I have PCOS and the longest I was ever anovulatory was three years straight. I had been told by various doctors throughout time that I did not have PCOS, that I was in early menopause, that I would never have children. I believed them, but always thought I had PCOS anyone. One doctor told me I was too thin for PCOS. Another sent me for an ultrasound and said I couldn't have PCOS because I had no cysts on my ovaries. Finally I got a doctor to do some blood tests.
When I finally got a diagnosis of PCOS and was put on Metformin, I started having actual cycles. At this point I thought it might be possible to have a baby, and saw a specialist who was very optimistic. He wanted to start right away, and we did.

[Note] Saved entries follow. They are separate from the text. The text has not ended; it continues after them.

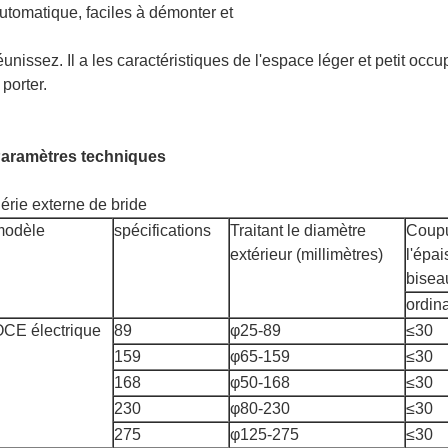
utomatique, faciles à démonter et
éunissez. Il a les caractéristiques de l'espace léger et petit occup
 porter.
aramètres techniques
érie externe de bride
modèle
spécifications
Traitant le diamètre
Coupu
extérieur (millimètres)
l'épai
bisea
ordina
CE électrique
89
φ25-89
≤30
159
φ65-159
≤30
168
φ50-168
≤30
230
φ80-230
≤30
275
φ125-275
≤30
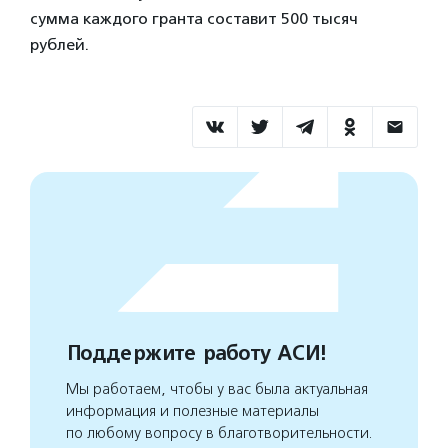
сумма каждого гранта составит 500 тысяч
рублей.
Поддержите работу АСИ!
Мы работаем, чтобы у вас была актуальная
информация и полезные материалы
по любому вопросу в благотворительности.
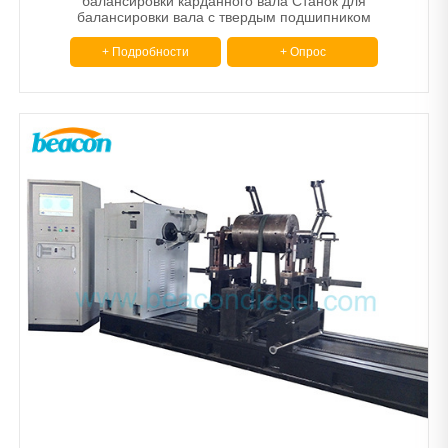
балансировки карданного вала Станок для
балансировки вала с твердым подшипником
+ Подробности
+ Опрос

I did three rounds of Clomid, but the third was cancelled for "lack of response" even though the second cycle had a poor response too but the RE didn't believe in changing the dose. We moved to Follistim and did three cycles of that. The second, again, was a poor response and I started to feel like he was just pushing me along casually to IVF. After the second cycle, I called him and had a very heated conversation with him about being more aggressive for my last cycle and how I was not going to do IVF with him. He reluctantly agreed to more Follistim.
I became pregnant with twins that cycle. Unfortunately, we lost one of our twins at about 8w but didn't find out until 10w. From 7w to 14w I bled, sometimes substantially, from what was believed to be a subchorionic hematoma. All I know is that I spent those 7 weeks terrified of losing our other baby. Thankfully everything turned out okay on that end.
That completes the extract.